▸ **Entries provided**:
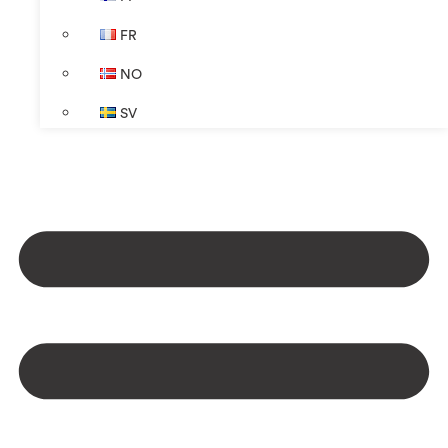
FR
NO
SV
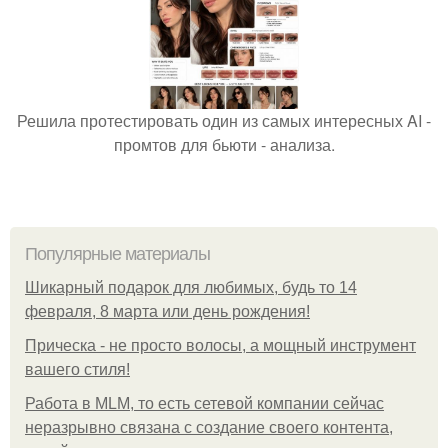
Решила протестировать один из самых интересных AI -
промтов для бьюти - анализа.
Популярные материалы
Шикарный подарок для любимых, будь то 14
февраля, 8 марта или день рождения!
Прическа - не просто волосы, а мощный инструмент
вашего стиля!
Работа в MLM, то есть сетевой компании сейчас
неразрывно связана с создание своего контента,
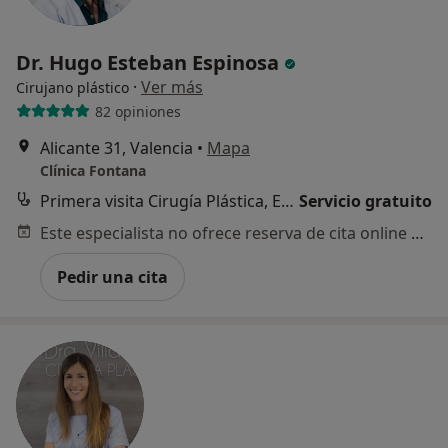
Dr. Hugo Esteban Espinosa
·
Ver más
Cirujano plástico
82 opiniones
Alicante 31, Valencia
•
Mapa
Clínica Fontana
Primera visita Cirugía Plástica, Estética y Reparadora
Servicio gratuito
Este especialista no ofrece reserva de cita online en esta dirección.
Pedir una cita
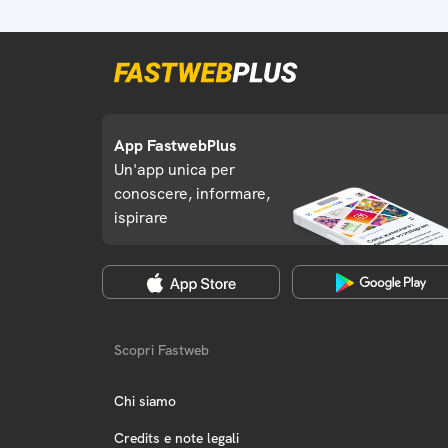
App FastwebPlus
Un'app unica per
conoscere, informare,
ispirare
Scopri Fastweb
Chi siamo
Credits e note legali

▸ **What the task asks**: In the copy, include all records verbatim but no images.

▸ **Response below**:
FR
NO
SV
Решила протестировать один из самых интересных AI -
промтов для бьюти - анализа.
Популярные материалы
Шикарный подарок для любимых, будь то 14
февраля, 8 марта или день рождения!
Прическа - не просто волосы, а мощный инструмент
вашего стиля!
Работа в MLM, то есть сетевой компании сейчас
неразрывно связана с создание своего контента,
Dr. Hugo Esteban Espinosa
·
Ver más
Cirujano plástico
82 opiniones
Alicante 31, Valencia
•
Mapa
Clínica Fontana
Primera visita Cirugía Plástica, Estética y Reparadora
Servicio gratuito
Este especialista no ofrece reserva de cita online en esta dirección.
Pedir una cita
App FastwebPlus
Un'app unica per
conoscere, informare,
ispirare
Scopri Fastweb
Chi siamo
Credits e note legali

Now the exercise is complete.